You shouldn’t exist
Against all odds

There are moments when your experience of the world changes in a fundamental way. Like looking up at the night sky and realizing how big everything is – and how small you are. In those moments, everything has perspective. Not only do problems seem to matter less, your experience of your surroundings has this surreal character, as if everything is more three-dimensional and the colors are much more intense. Your consciousness feels bigger than your body, which is suddenly “just” another sensation. And there’s awe, lots of awe.
Looking at the night sky, or being in nature, seeing massive mountains and imagining how much time they took to form – or imagining you're going to die very soon, like in a year or less – many things can trigger such an experience.

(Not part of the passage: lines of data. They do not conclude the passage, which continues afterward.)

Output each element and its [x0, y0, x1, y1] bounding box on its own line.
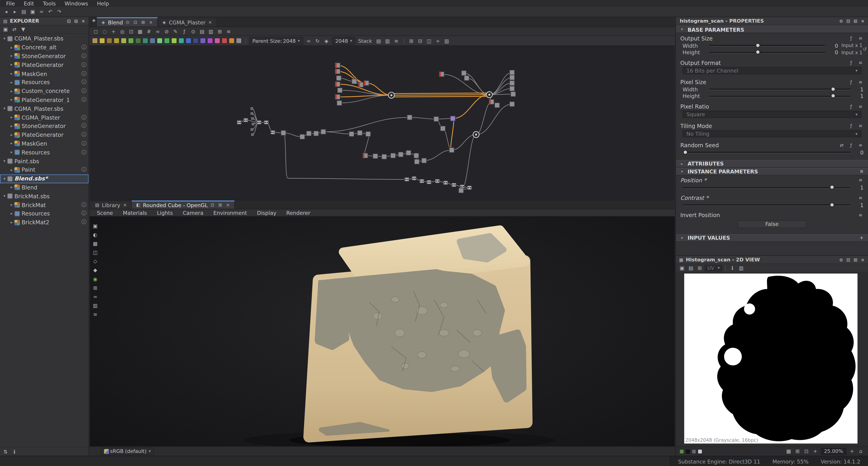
list-icon[interactable]: ≡ [91, 311, 99, 318]
graph-node[interactable] [464, 75, 469, 81]
align-center-icon[interactable]: ⊟ [416, 37, 424, 44]
color-mode-icon[interactable]: ◈ [322, 37, 330, 44]
node-color-13[interactable] [185, 38, 191, 44]
view3d-menu-materials[interactable]: Materials [118, 210, 152, 216]
tree-item-resources[interactable]: ▸Resourcesⓘ [0, 209, 89, 218]
copy-icon[interactable]: ⊞ [696, 264, 704, 272]
view3d-menu-lights[interactable]: Lights [152, 210, 178, 216]
chevron-right-icon[interactable]: ▸ [9, 45, 14, 50]
position-slider[interactable] [683, 185, 850, 190]
preview-icon[interactable]: ▥ [207, 28, 215, 35]
invert-position-toggle[interactable]: False [738, 220, 806, 228]
tree-item-maskgen[interactable]: ▸MaskGenⓘ [0, 69, 89, 78]
pin-icon[interactable]: ⊙ [838, 18, 844, 24]
view3d-menu-camera[interactable]: Camera [178, 210, 209, 216]
viewport-3d[interactable]: ▣◐▦◫◇◆◉⊞≈▥≡ [90, 217, 675, 446]
forward-icon[interactable]: ▸ [11, 8, 19, 15]
chevron-right-icon[interactable]: ▸ [9, 63, 14, 67]
size-combo[interactable]: 2048 ▾ [332, 37, 355, 44]
output-width-slider[interactable] [709, 43, 825, 48]
snap-icon[interactable]: # [145, 28, 153, 35]
tree-item-paint[interactable]: ▸Paintⓘ [0, 165, 89, 174]
graph-node[interactable] [321, 129, 326, 134]
view3d-menu-scene[interactable]: Scene [92, 210, 118, 216]
shaded-icon[interactable]: ◆ [91, 266, 99, 274]
section-attributes[interactable]: ▸ ATTRIBUTES [676, 160, 868, 167]
graph-node[interactable] [467, 186, 472, 190]
texture-canvas[interactable]: 2048x2048 (Grayscale, 16bpc) [684, 274, 858, 444]
chevron-right-icon[interactable]: ▸ [9, 98, 14, 102]
graph-node[interactable] [313, 131, 318, 136]
texture-icon[interactable]: ▦ [91, 240, 99, 247]
tree-item-concrete-alt[interactable]: ▸Concrete_altⓘ [0, 43, 89, 52]
chevron-right-icon[interactable]: ▸ [9, 133, 14, 137]
tree-item-plategenerator-1[interactable]: ▸PlateGenerator_1ⓘ [0, 96, 89, 104]
close-icon[interactable]: × [122, 202, 128, 208]
info-icon[interactable]: ⓘ [81, 53, 87, 60]
tab-rounded-cube[interactable]: ◧ Rounded Cube - OpenGL ⊡ ⊞ × [132, 200, 235, 209]
graph-node[interactable] [414, 153, 419, 158]
graph-node[interactable] [352, 79, 357, 84]
float-icon[interactable]: ⊞ [852, 18, 859, 24]
dock-icon[interactable]: ⊡ [66, 18, 72, 24]
info-icon[interactable]: ⓘ [81, 123, 87, 130]
node-color-7[interactable] [142, 38, 148, 44]
graph-node[interactable] [281, 130, 286, 135]
link-package-icon[interactable]: ⇄ [11, 26, 18, 33]
chain-icon[interactable]: ∞ [305, 37, 312, 44]
info-icon[interactable]: ⓘ [81, 219, 87, 226]
node-color-1[interactable] [99, 38, 105, 44]
material-icon[interactable]: ◉ [91, 275, 99, 282]
function-icon[interactable]: ƒ [848, 103, 854, 110]
graph-node[interactable] [412, 176, 416, 180]
view3d-menu-display[interactable]: Display [252, 210, 281, 216]
image-icon[interactable]: ▤ [687, 264, 694, 272]
options-icon[interactable]: ≡ [857, 103, 864, 110]
dock-icon[interactable]: ⊡ [132, 20, 138, 26]
tiling-icon[interactable]: ⊞ [794, 448, 801, 455]
tab-cgma-plaster[interactable]: ◈ CGMA_Plaster × [158, 18, 217, 27]
info-icon[interactable]: ⓘ [81, 140, 87, 147]
options-icon[interactable]: ≡ [857, 79, 864, 85]
graph-node[interactable] [335, 63, 340, 68]
info-icon[interactable]: ⓘ [81, 79, 87, 86]
chevron-right-icon[interactable]: ▸ [9, 115, 14, 120]
grid-icon[interactable]: ▦ [785, 448, 793, 455]
graph-node[interactable] [336, 75, 341, 81]
view3d-menu-environment[interactable]: Environment [209, 210, 252, 216]
stack-list-icon[interactable]: ≡ [393, 37, 400, 44]
new-package-icon[interactable]: ▣ [2, 26, 9, 33]
tree-item-stonegenerator[interactable]: ▸StoneGeneratorⓘ [0, 52, 89, 61]
graph-node[interactable] [461, 70, 466, 75]
info-icon[interactable]: ⓘ [81, 61, 87, 68]
node-color-12[interactable] [178, 38, 184, 44]
snap-grid-icon[interactable]: + [434, 37, 442, 44]
chevron-right-icon[interactable]: ▸ [9, 185, 14, 190]
chevron-right-icon[interactable]: ▸ [9, 71, 14, 76]
graph-node[interactable] [509, 75, 515, 80]
chevron-right-icon[interactable]: ▸ [9, 89, 14, 93]
graph-node[interactable] [443, 181, 448, 185]
add-icon[interactable]: + [859, 235, 865, 241]
fit-view-icon[interactable]: ⊡ [802, 448, 810, 455]
tree-item-plategenerator[interactable]: ▸PlateGeneratorⓘ [0, 130, 89, 139]
chevron-right-icon[interactable]: ▸ [9, 54, 14, 59]
close-icon[interactable]: × [860, 257, 866, 263]
function-icon[interactable]: ƒ [848, 59, 854, 66]
graph-node[interactable] [509, 81, 515, 86]
bg-swatch-2[interactable] [691, 449, 696, 454]
chevron-right-icon[interactable]: ▸ [9, 150, 14, 155]
tree-item-brickmat-sbs[interactable]: ▾BrickMat.sbs [0, 192, 89, 200]
uv-icon[interactable]: ⊞ [91, 284, 99, 291]
chevron-right-icon[interactable]: ▸ [9, 211, 14, 216]
zoom-icon[interactable]: ◎ [119, 28, 126, 35]
save-icon[interactable]: ▣ [29, 8, 36, 15]
align-left-icon[interactable]: ⊞ [407, 37, 415, 44]
info-icon[interactable]: ⓘ [81, 88, 87, 95]
tree-item-paint-sbs[interactable]: ▾Paint.sbs [0, 157, 89, 165]
node-color-2[interactable] [106, 38, 112, 44]
display-icon[interactable]: ◫ [91, 249, 99, 256]
graph-node[interactable] [398, 152, 403, 157]
graph-node[interactable] [257, 121, 261, 124]
bg-swatch-3[interactable] [698, 449, 703, 454]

But there is one particular thought that evokes this experience most strongly, and that makes me happy unlike anything else:
I shouldn’t even be here!
How improbable is it that you’re here to begin with? And to be able to witness life as a conscious being, aware not only of beauty but of your own existence within it? For you to be conscious and to experience this, to be able to think those very thoughts!

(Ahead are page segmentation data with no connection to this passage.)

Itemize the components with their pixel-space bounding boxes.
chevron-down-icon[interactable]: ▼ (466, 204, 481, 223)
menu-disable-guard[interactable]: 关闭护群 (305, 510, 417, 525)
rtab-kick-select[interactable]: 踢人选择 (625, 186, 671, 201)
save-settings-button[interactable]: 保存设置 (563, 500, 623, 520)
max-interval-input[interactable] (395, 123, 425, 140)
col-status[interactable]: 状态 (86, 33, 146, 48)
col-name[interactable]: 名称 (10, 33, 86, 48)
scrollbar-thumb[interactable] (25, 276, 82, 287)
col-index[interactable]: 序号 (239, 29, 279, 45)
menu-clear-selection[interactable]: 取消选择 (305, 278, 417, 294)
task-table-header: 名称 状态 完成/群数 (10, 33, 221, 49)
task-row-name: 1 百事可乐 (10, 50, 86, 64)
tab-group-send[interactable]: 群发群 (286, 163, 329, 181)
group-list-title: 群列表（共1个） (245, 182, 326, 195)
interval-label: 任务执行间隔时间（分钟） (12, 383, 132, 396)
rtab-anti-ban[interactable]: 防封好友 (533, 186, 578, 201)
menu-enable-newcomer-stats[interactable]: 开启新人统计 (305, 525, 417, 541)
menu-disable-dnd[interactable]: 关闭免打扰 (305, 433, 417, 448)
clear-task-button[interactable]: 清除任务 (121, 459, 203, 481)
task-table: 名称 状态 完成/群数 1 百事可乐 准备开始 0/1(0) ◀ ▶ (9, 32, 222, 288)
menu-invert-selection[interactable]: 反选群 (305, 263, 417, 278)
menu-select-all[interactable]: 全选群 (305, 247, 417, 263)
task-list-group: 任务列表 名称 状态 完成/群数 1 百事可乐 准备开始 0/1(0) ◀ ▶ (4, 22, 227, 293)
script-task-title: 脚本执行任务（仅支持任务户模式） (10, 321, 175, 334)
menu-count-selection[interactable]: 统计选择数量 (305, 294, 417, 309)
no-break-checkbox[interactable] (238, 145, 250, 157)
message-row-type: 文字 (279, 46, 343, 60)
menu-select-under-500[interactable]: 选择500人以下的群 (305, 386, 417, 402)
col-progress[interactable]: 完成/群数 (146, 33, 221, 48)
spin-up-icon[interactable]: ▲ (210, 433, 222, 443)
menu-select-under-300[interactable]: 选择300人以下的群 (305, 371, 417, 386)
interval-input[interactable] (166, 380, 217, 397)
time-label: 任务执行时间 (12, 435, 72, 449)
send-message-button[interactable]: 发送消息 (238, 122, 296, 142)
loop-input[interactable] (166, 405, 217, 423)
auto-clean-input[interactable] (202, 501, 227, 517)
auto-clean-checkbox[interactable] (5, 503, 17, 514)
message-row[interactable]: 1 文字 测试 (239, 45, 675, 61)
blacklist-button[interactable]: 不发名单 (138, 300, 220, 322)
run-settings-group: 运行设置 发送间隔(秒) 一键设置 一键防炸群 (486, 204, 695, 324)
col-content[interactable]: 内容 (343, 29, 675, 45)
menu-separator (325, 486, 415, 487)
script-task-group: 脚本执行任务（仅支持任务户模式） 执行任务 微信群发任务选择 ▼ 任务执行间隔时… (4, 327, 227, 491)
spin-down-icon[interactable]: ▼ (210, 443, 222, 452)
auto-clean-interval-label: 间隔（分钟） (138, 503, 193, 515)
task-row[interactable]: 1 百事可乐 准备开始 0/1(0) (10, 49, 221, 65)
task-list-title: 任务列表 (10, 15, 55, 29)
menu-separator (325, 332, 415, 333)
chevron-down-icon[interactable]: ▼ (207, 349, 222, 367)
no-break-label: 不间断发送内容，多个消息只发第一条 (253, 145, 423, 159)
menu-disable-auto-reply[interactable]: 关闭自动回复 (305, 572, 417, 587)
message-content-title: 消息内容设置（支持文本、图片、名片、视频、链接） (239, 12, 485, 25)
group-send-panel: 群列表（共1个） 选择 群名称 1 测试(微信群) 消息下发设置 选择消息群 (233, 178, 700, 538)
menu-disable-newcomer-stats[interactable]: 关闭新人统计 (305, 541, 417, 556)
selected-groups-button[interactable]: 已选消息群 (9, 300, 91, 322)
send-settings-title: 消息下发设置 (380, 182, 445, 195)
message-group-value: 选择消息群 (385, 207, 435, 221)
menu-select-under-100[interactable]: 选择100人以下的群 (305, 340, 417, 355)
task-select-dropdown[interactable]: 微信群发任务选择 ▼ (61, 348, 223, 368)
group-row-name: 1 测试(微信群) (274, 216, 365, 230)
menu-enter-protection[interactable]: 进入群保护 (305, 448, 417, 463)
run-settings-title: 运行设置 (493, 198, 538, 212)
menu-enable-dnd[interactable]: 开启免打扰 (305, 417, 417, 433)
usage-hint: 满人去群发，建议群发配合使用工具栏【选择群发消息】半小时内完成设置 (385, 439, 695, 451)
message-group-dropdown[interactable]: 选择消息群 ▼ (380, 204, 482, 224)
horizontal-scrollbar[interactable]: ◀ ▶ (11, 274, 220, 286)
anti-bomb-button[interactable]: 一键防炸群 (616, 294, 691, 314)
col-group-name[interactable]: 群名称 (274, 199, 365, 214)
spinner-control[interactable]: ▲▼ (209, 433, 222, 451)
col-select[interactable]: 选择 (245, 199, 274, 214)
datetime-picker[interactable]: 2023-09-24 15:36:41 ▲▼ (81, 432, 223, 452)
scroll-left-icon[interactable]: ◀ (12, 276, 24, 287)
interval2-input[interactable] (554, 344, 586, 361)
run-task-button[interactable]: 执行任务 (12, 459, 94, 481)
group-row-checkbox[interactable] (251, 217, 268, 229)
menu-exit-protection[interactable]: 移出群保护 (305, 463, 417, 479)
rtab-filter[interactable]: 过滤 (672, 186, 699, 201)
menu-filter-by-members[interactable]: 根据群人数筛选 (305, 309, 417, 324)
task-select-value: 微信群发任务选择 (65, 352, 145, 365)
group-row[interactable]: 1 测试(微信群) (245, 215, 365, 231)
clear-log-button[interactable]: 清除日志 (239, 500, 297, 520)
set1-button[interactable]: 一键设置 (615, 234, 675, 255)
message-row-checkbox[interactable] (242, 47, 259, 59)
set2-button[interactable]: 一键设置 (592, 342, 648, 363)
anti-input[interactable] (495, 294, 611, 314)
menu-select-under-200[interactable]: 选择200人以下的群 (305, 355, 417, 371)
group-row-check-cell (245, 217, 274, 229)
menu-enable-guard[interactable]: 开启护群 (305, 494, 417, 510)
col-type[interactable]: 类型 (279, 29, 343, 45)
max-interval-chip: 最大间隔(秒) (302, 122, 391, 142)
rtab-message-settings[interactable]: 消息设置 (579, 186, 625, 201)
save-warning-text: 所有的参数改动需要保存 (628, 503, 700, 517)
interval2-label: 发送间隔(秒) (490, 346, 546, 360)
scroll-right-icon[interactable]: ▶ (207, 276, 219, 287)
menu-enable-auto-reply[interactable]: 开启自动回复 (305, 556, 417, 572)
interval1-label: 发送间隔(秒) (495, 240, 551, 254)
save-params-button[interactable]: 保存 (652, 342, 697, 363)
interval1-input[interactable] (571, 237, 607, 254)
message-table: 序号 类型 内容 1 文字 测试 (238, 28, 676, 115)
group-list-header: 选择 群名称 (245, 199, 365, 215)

It’s layers upon layers of improbability: your parents meeting at that precise moment in history, and then their parents before them. Thousands of ancestors, each making a choice that inevitably led to you. Our human species evolving over millions of years, surviving catastrophes that nearly wiped us out multiple times. Life itself emerging from inanimate elements and chemical reactions on early Earth. The Earth forming at just the right distance from the Sun to be habitable. And beyond that, a universe with physical constraints precisely tuned to permit atoms, stars, and the complexity of life. Yet here you are.
And you don’t just exist. You’re conscious of this world of stars, snowy mountains, and insane chemical reactions like photosynthesis. And the closer you look, the more you realize that it’s not just stacked layers of improbability that led to this very moment, it’s also stacked layers of beauty hidden in complexity.

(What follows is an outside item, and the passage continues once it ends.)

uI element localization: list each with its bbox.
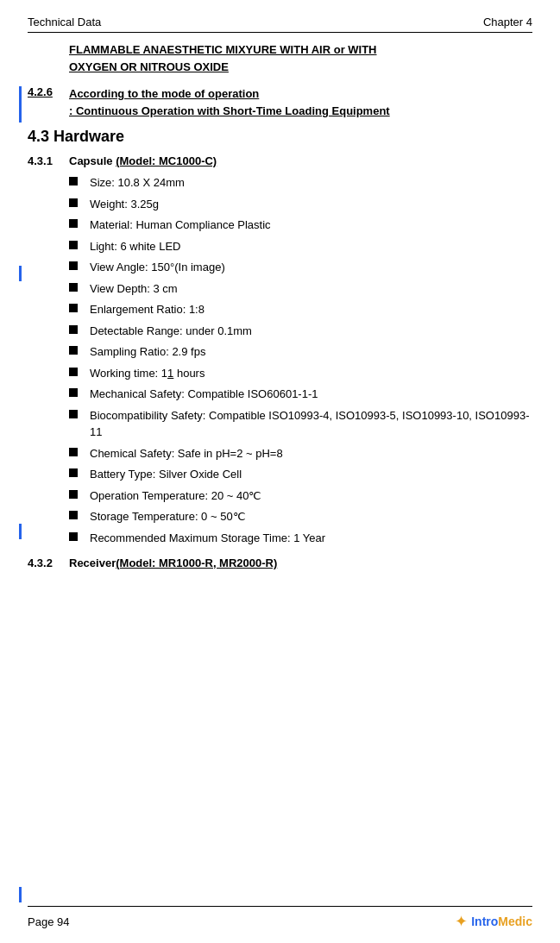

It doesn’t stop with nature. Sometimes, I stand on a bridge and admire the railroad tracks below. Strange as it may sound, I marvel at how straight they are. At the human ingenuity that invented the technology to mine iron, process it, and then cast it into rails. And to arrange them to form a perfect line to the horizon. It makes me optimistic about our future – it’s like the rails are screaming at me: “Humans can do anything if we put our minds to it!”
Sometimes people claim that science and technology destroy the beauty of nature and existence by dissecting it, by cutting it into tiny pieces. Suddenly, a flash of lightning isn’t Magic anymore, it’s “just electricity”.
But I think it’s actually the opposite. “Just electricity” is such a complex phenomenon. Learning how many things have to happen for lightning to strike fills me with greater awe than “magic”. It’s like looking closely at a speck of dust and realizing that some of them are actually intricate works of art.
All those thoughts create this warm fuzzy feeling of cosmic awe. But these realizations are as fleeting as water running between your fingers. One moment you’re in awe, and the next you're in “get groceries, answer emails, be a person” mode. Somehow I am the product of an eternity of accidents and get mad when I miss my train.
I realize why it’s so easy to forget this – after all, a species that experienced nothing but awe would never have hunted for food or fled from predators, and would soon die out. But it’s also tragic because these thoughts can ease so much psychological suffering. Most things that bother you don’t matter in a year or so. That rejection at work? Losing your wallet? Missing the train? They suck! But it’s pretty damn unlikely to be alive in the first place. If losing my wallet is the price, I’m very happy to pay it!
All of this, the stars, the mountains, and the straight rails, none of it owes you anything. And yet, against all odds, you are here.
You shouldn’t exist. But now that you are, look around. Stay a while.